WOTC, like every other traditional(board) and digital gaming company has a metric where they see responses to card art and how people have reacted. This is collected from their websites, social media, blogs, cookies and meta data. That is how they select artists for their artist series and secret lair or who gets assigned planeswalkers and AAA moment art, box covers etc. (that along with skill set, experience and ability to deliver under pressure)
So in theory it would only take a few big name artists to stop working or demand raises to force a change. Dave Rapooza has already announced he is not going to work for WOTC anymore. Jason Rainville did too after the whole generativeAI in the Karlov Manor marketing art (not once but twice).
A collective withdrawal of their top tier artist will force change, followed by the younger artists joining in.
This is great information, Donato!
As someone that works as a creative director in entertainment advertising full-time and has done some Universes Beyond work on the side, the digital-only aspect is 100% coming from the 3rd party licensor. They get very strict with what people can do with art they’ve commissioned, and they’re just bringing that over to any and all licensing agreements. I’m so used to it in advertising that it never bothered me with MTG: UB. I’ve stopped trying to do traditional pieces, mostly, for my ad work too because by contract the client owns everything, so I wouldn’t be allowed to sell sketches or paintings after the film, show or game comes out. The difference is that advertising pays very well. 3x-4x what MTG pays so the limitations don’t bother me. But the MTG stuff is fun to work on, so there’s a bit of a trade-off there.
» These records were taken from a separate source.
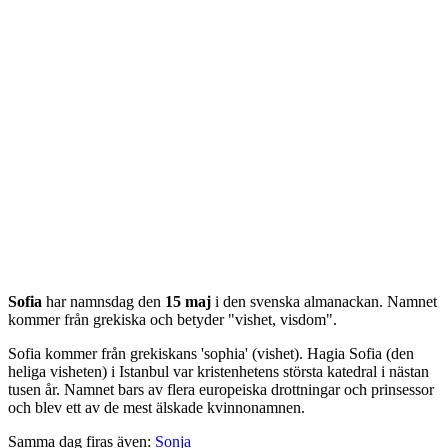
Sofia
har namnsdag den
15 maj
i den svenska almanackan. Namnet
kommer från
grekiska
och betyder "
vishet, visdom
".
Sofia kommer från grekiskans 'sophia' (vishet). Hagia Sofia (den
heliga visheten) i Istanbul var kristenhetens största katedral i nästan
tusen år. Namnet bars av flera europeiska drottningar och prinsessor
och blev ett av de mest älskade kvinnonamnen.
Samma dag firas även:
Sonja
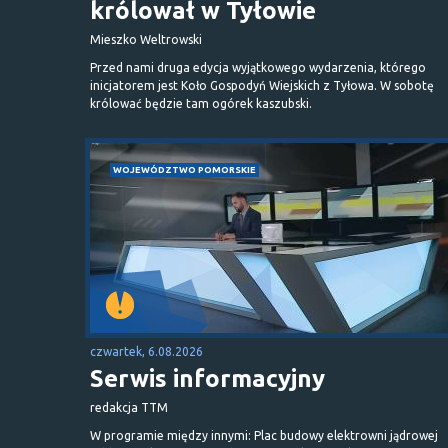
królował w Tyłowie
Mieszko Weltrowski
Przed nami druga edycja wyjątkowego wydarzenia, którego
inicjatorem jest Koło Gospodyń Wiejskich z Tyłowa. W sobotę
królować będzie tam ogórek kaszubski.
WOJEWÓDZTWO POMORSKIE
czwartek, 6.08.2026
Serwis informacyjny
redakcja TTM
W programie między innymi: Plac budowy elektrowni jądrowej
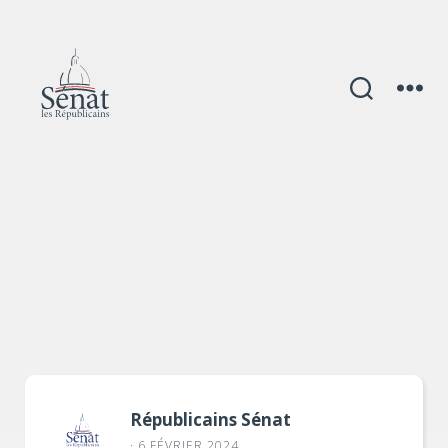
Catégories
Républicains Sénat
· 6 FÉVRIER 2024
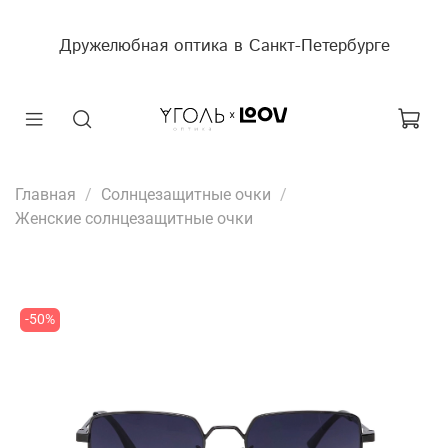
Дружелюбная оптика в Санкт-Петербурге
Главная
Солнцезащитные очки
Женские солнцезащитные очки
-50%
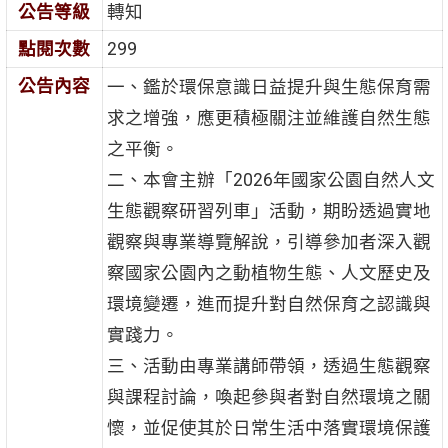
公告等級
轉知
點閱次數
299
公告內容
一、鑑於環保意識日益提升與生態保育需
求之增強，應更積極關注並維護自然生態
之平衡。
二、本會主辦「2026年國家公園自然人文
生態觀察研習列車」活動，期盼透過實地
觀察與專業導覽解說，引導參加者深入觀
察國家公園內之動植物生態、人文歷史及
環境變遷，進而提升對自然保育之認識與
實踐力。
三、活動由專業講師帶領，透過生態觀察
與課程討論，喚起參與者對自然環境之關
懷，並促使其於日常生活中落實環境保護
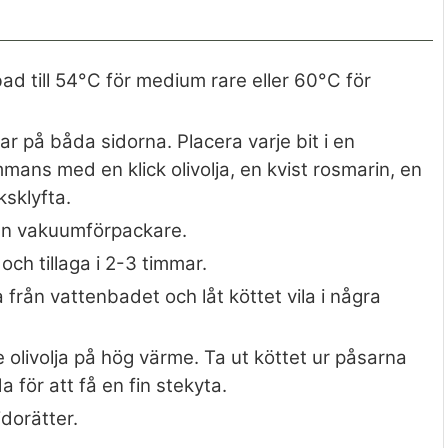
d till 54°C för medium rare eller 60°C för
r på båda sidorna. Placera varje bit i en
ans med en klick olivolja, en kvist rosmarin, en
ksklyfta.
en vakuumförpackare.
ch tillaga i 2-3 timmar.
 från vattenbadet och låt köttet vila i några
 olivolja på hög värme. Ta ut köttet ur påsarna
 för att få en fin stekyta.
idorätter.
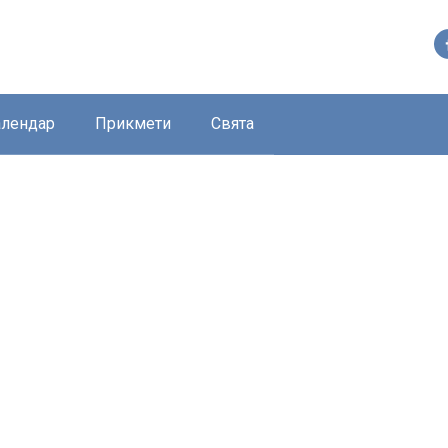
алендар
Прикмети
Свята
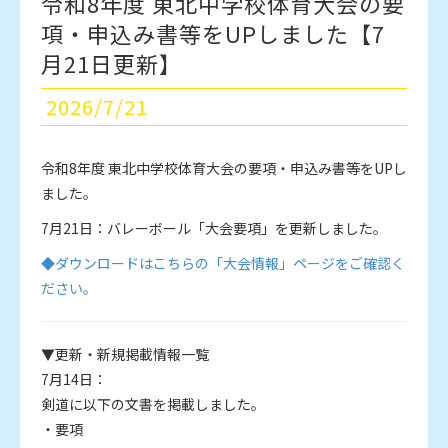
令和8年度 東北中学校体育大会の要
項・申込み書等をUPしました【7
月21日更新】
2026/7/21
令和8年度 東北中学校体育大会の要項・申込み書等をUPし
ました。
7月21日：バレーボール「大会要項」を更新しました。
◆ダウンロードはこちらの「大会情報」ページをご確認く
ださい。
▼更新・新規掲載情報一覧
7月14日：
剣道に以下の文書を掲載しました。
・要項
I definitely agree with you about the lack of raising base-pay for the last 30+ years being a terrible business model, though anyone that doesn’t come back to them with a higher bid is, perhaps, doing it wrong. I make it a standard practice to come back with a higher bid on ANY freelance project. Even if it’s only a small increase, it’s in our best interest to up that pay however we can, since nobody else will do it for us. I have yet to have them decline my higher bid. So that’s perhaps some food for thought for anyone who is looking to work on MTG.
I’m glad you’re bringing all this into the light! It’s really important as this kind of behavior is prevalent across the entire commercial art industry. Base pay hasn’t increased since the 1990’s across the board, from MTG to concept design for film and games. Entry-level positions in the 90’s started at $50k-$60k/year… and they still do. It’s ridiculous, to put it mildly.
Well, hell. Thanks for writing all this up Donato.